(Beginning of MATERIAL PROVIDED)
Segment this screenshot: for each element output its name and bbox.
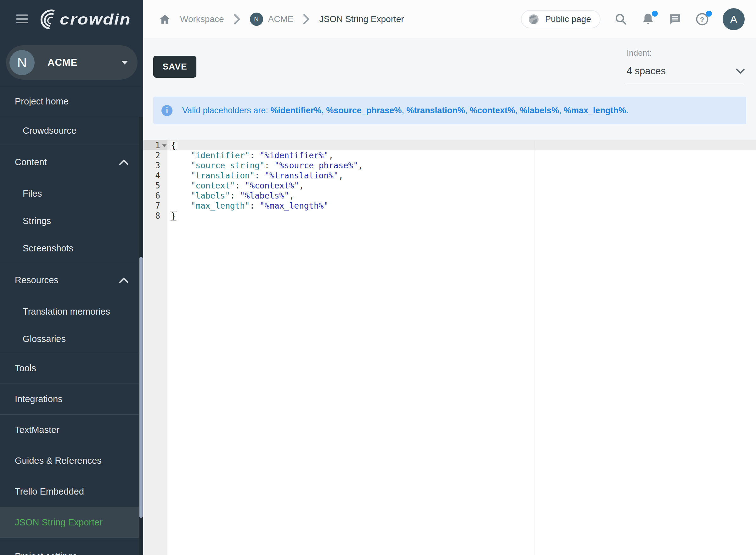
code-editor[interactable]: 12345678 { "identifier": "%identifier%",… (143, 140, 756, 555)
chevron-right-icon (234, 14, 241, 25)
public-page-label: Public page (545, 14, 591, 24)
chevron-right-icon (303, 14, 310, 25)
sidebar-item-label: TextMaster (15, 425, 59, 435)
public-page-button[interactable]: Public page (521, 10, 600, 28)
globe-icon (528, 13, 540, 25)
sidebar-item-strings[interactable]: Strings (0, 207, 143, 235)
line-number[interactable]: 2 (143, 151, 167, 161)
editor-code-area[interactable]: { "identifier": "%identifier%", "source_… (167, 140, 756, 555)
sidebar-item-content[interactable]: Content (0, 144, 143, 180)
token-pun (171, 181, 191, 190)
sidebar-item-label: Tools (15, 363, 36, 374)
fold-toggle-icon[interactable] (162, 144, 167, 147)
code-line[interactable]: "labels": "%labels%", (167, 191, 756, 201)
messages-icon[interactable] (669, 12, 682, 26)
sidebar-item-label: Integrations (15, 394, 62, 404)
sidebar-item-label: JSON String Exporter (15, 517, 102, 528)
indent-control: Indent: 4 spaces (627, 48, 745, 84)
sidebar-item-files[interactable]: Files (0, 180, 143, 207)
token-pun: : (250, 151, 259, 160)
code-line[interactable]: } (167, 211, 756, 221)
main-content: SAVE Indent: 4 spaces i Valid placeholde… (143, 39, 756, 555)
project-avatar: N (250, 12, 263, 26)
home-icon[interactable] (159, 13, 171, 25)
info-icon: i (162, 105, 172, 116)
code-line[interactable]: { (167, 140, 756, 151)
breadcrumb-workspace[interactable]: Workspace (180, 14, 224, 24)
sidebar-item-label: Files (23, 188, 42, 199)
token-key: "labels" (191, 191, 230, 201)
caret-down-icon (121, 61, 128, 65)
indent-selected-value: 4 spaces (627, 66, 666, 77)
line-number[interactable]: 7 (143, 201, 167, 211)
token-pun: : (264, 161, 274, 170)
code-line[interactable]: "context": "%context%", (167, 181, 756, 191)
org-avatar: N (9, 50, 35, 75)
line-number[interactable]: 4 (143, 171, 167, 181)
token-key: "max_length" (191, 201, 250, 211)
sidebar-item-label: Project settings (15, 551, 77, 555)
token-pun: , (289, 191, 294, 201)
sidebar-item-label: Strings (23, 216, 51, 226)
user-avatar[interactable]: A (723, 8, 745, 30)
sidebar-item-label: Crowdsource (23, 126, 77, 136)
token-pun (171, 151, 191, 160)
token-brace: } (170, 211, 177, 220)
code-line[interactable]: "source_string": "%source_phrase%", (167, 161, 756, 171)
crowdin-logo[interactable]: crowdin (38, 9, 123, 30)
sidebar-item-screenshots[interactable]: Screenshots (0, 235, 143, 262)
sidebar-item-label: Resources (15, 275, 58, 285)
token-pun: , (358, 161, 363, 170)
sidebar-item-translation-memories[interactable]: Translation memories (0, 298, 143, 325)
line-number[interactable]: 6 (143, 191, 167, 201)
sidebar-item-resources[interactable]: Resources (0, 262, 143, 298)
code-line[interactable]: "translation": "%translation%", (167, 171, 756, 181)
topbar-actions: Public page (521, 0, 745, 38)
sidebar-scrollbar-track[interactable] (139, 117, 143, 555)
help-icon[interactable]: ? (696, 12, 709, 26)
sidebar-item-project-settings[interactable]: Project settings (0, 541, 143, 555)
workspace-selector[interactable]: N ACME (6, 45, 137, 80)
editor-gutter: 12345678 (143, 140, 167, 555)
code-line[interactable]: "identifier": "%identifier%", (167, 151, 756, 161)
code-line[interactable]: "max_length": "%max_length%" (167, 201, 756, 211)
sidebar-item-tools[interactable]: Tools (0, 353, 143, 384)
sidebar-scrollbar-thumb[interactable] (139, 257, 142, 518)
search-icon[interactable] (614, 12, 628, 26)
sidebar-item-guides-references[interactable]: Guides & References (0, 445, 143, 476)
sidebar-item-json-string-exporter[interactable]: JSON String Exporter (0, 507, 143, 538)
topbar: crowdin Workspace N ACME JSON String Exp… (0, 0, 756, 38)
help-badge (706, 11, 712, 17)
token-pun (171, 191, 191, 201)
chevron-up-icon (119, 278, 128, 283)
crowdin-logo-mark-icon (38, 9, 58, 30)
indent-select[interactable]: 4 spaces (627, 66, 745, 84)
line-number[interactable]: 1 (143, 140, 167, 151)
breadcrumb-project[interactable]: ACME (268, 14, 294, 24)
token-pun (171, 201, 191, 211)
line-number[interactable]: 5 (143, 181, 167, 191)
menu-icon[interactable] (16, 14, 28, 23)
sidebar-item-glossaries[interactable]: Glossaries (0, 325, 143, 353)
sidebar-item-label: Trello Embedded (15, 486, 84, 497)
sidebar-item-integrations[interactable]: Integrations (0, 384, 143, 414)
sidebar-item-textmaster[interactable]: TextMaster (0, 414, 143, 445)
line-number[interactable]: 3 (143, 161, 167, 171)
token-val: "%context%" (245, 181, 299, 190)
sidebar-item-trello-embedded[interactable]: Trello Embedded (0, 476, 143, 507)
save-button[interactable]: SAVE (153, 56, 197, 78)
line-number[interactable]: 8 (143, 211, 167, 221)
token-pun (171, 161, 191, 170)
sidebar-item-crowdsource[interactable]: Crowdsource (0, 117, 143, 144)
sidebar-item-project-home[interactable]: Project home (0, 86, 143, 117)
sidebar-item-label: Guides & References (15, 456, 102, 466)
bell-icon[interactable] (641, 12, 655, 26)
token-pun: : (230, 191, 240, 201)
token-pun: , (338, 171, 343, 180)
breadcrumb: Workspace N ACME JSON String Exporter (159, 0, 404, 38)
crowdin-logo-text: crowdin (60, 12, 131, 27)
sidebar: N ACME Project homeCrowdsourceContentFil… (0, 39, 143, 555)
token-val: "%identifier%" (260, 151, 329, 160)
info-banner-text: Valid placeholders are: %identifier%, %s… (182, 106, 629, 116)
sidebar-item-label: Project home (15, 96, 69, 106)
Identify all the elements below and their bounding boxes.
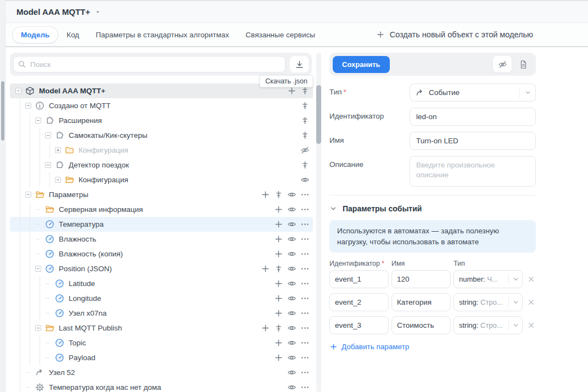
eye-icon[interactable] [287,338,296,348]
document-button[interactable] [514,56,533,72]
sliders-icon[interactable] [300,101,310,110]
tree-row[interactable]: Latitude [10,276,313,291]
eye-icon[interactable] [287,220,296,229]
eye-icon[interactable] [287,383,296,392]
dots-icon[interactable] [300,279,310,288]
plus-icon[interactable] [287,86,296,96]
tree-row[interactable]: Параметры [10,187,313,202]
eye-off-icon[interactable] [300,145,310,155]
param-type-select[interactable]: number: Ч... [453,270,523,288]
expander-minus-icon[interactable] [35,117,41,124]
sliders-icon[interactable] [300,86,310,96]
sliders-icon[interactable] [274,323,283,333]
dots-icon[interactable] [300,323,310,333]
title-dropdown-caret-icon[interactable] [94,9,101,15]
identifier-input[interactable] [410,108,536,126]
page-scrollbar-track[interactable] [0,0,5,392]
tree-row[interactable]: Конфигурация [10,172,313,187]
download-json-button[interactable] [290,56,309,72]
param-id-input[interactable] [329,316,389,334]
plus-icon[interactable] [261,190,270,199]
remove-param-icon[interactable] [527,298,535,306]
tab-model[interactable]: Модель [12,26,58,43]
dots-icon[interactable] [300,234,310,244]
plus-icon[interactable] [274,353,283,362]
tree-row[interactable]: Payload [10,350,313,365]
dots-icon[interactable] [300,309,310,318]
plus-icon[interactable] [261,323,270,333]
tree-row[interactable]: Серверная информация [10,202,313,217]
plus-icon[interactable] [261,264,270,273]
tree-row[interactable]: Конфигурация [10,143,313,158]
plus-icon[interactable] [274,249,283,259]
eye-icon[interactable] [287,249,296,259]
tree-row[interactable]: Расширения [10,113,313,128]
save-button[interactable]: Сохранить [333,56,390,73]
eye-icon[interactable] [287,353,296,362]
search-input[interactable] [13,56,285,72]
expander-minus-icon[interactable] [25,103,31,109]
sliders-icon[interactable] [300,116,310,125]
tree-row[interactable]: Topic [10,335,313,350]
param-id-input[interactable] [329,270,389,288]
dots-icon[interactable] [300,383,310,392]
dots-icon[interactable] [300,264,310,273]
expander-minus-icon[interactable] [45,132,51,138]
create-object-button[interactable]: Создать новый объект с этой моделью [376,30,533,39]
sliders-icon[interactable] [300,160,310,170]
tree-row[interactable]: Самокаты/Кик-скутеры [10,128,313,143]
eye-icon[interactable] [287,234,296,244]
eye-icon[interactable] [287,264,296,273]
tree-scrollbar-thumb[interactable] [316,85,321,144]
tree-row[interactable]: Position (JSON) [10,261,313,276]
tree-row[interactable]: Влажность (копия) [10,247,313,261]
tree-row[interactable]: Температура [10,217,313,232]
param-name-input[interactable] [391,270,451,288]
plus-icon[interactable] [274,338,283,348]
dots-icon[interactable] [300,368,310,377]
add-param-button[interactable]: Добавить параметр [329,343,536,351]
tab-code[interactable]: Код [58,27,87,43]
dots-icon[interactable] [300,205,310,214]
tree-row[interactable]: Влажность [10,232,313,247]
tree-row[interactable]: Узел x07na [10,306,313,321]
expander-minus-icon[interactable] [15,88,21,94]
plus-icon[interactable] [274,279,283,288]
tree-row[interactable]: Температура когда нас нет дома [10,380,313,392]
plus-icon[interactable] [274,205,283,214]
name-input[interactable] [410,132,536,150]
tree-row[interactable]: Longitude [10,291,313,306]
eye-icon[interactable] [287,323,296,333]
expander-minus-icon[interactable] [55,177,61,183]
eye-icon[interactable] [287,294,296,303]
dots-icon[interactable] [300,353,310,362]
eye-icon[interactable] [300,175,310,184]
eye-icon[interactable] [287,190,296,199]
param-name-input[interactable] [391,293,451,311]
description-textarea[interactable] [410,156,536,187]
expander-minus-icon[interactable] [35,266,41,272]
dots-icon[interactable] [300,249,310,259]
dots-icon[interactable] [300,338,310,348]
expander-minus-icon[interactable] [25,192,31,198]
event-params-section-header[interactable]: Параметры событий [329,204,536,213]
eye-icon[interactable] [287,368,296,377]
dots-icon[interactable] [300,220,310,229]
tab-linked-services[interactable]: Связанные сервисы [237,27,323,43]
expander-plus-icon[interactable] [55,147,61,153]
tree-row[interactable]: Узел 52 [10,365,313,380]
param-type-select[interactable]: string: Стро... [453,316,523,334]
sliders-icon[interactable] [300,131,310,140]
remove-param-icon[interactable] [527,275,535,283]
param-type-select[interactable]: string: Стро... [453,293,523,311]
eye-icon[interactable] [287,205,296,214]
sliders-icon[interactable] [274,190,283,199]
tab-standard-algorithms-params[interactable]: Параметры в стандартных алгоритмах [87,27,237,43]
param-id-input[interactable] [329,293,389,311]
eye-icon[interactable] [287,279,296,288]
hide-button[interactable] [493,56,512,72]
dots-icon[interactable] [300,190,310,199]
expander-minus-icon[interactable] [45,162,51,168]
expander-minus-icon[interactable] [35,325,41,331]
tree-row[interactable]: Last MQTT Publish [10,321,313,335]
(End of MATERIAL PROVIDED)
**WHAT YOU ARE ASKED TO DO**
Search the records above for the string "Стро". Copy every line that contains it.

**ANSWER AREA**
param-type-select[interactable]: string: Стро... [453,316,523,334]
param-type-select[interactable]: string: Стро... [453,293,523,311]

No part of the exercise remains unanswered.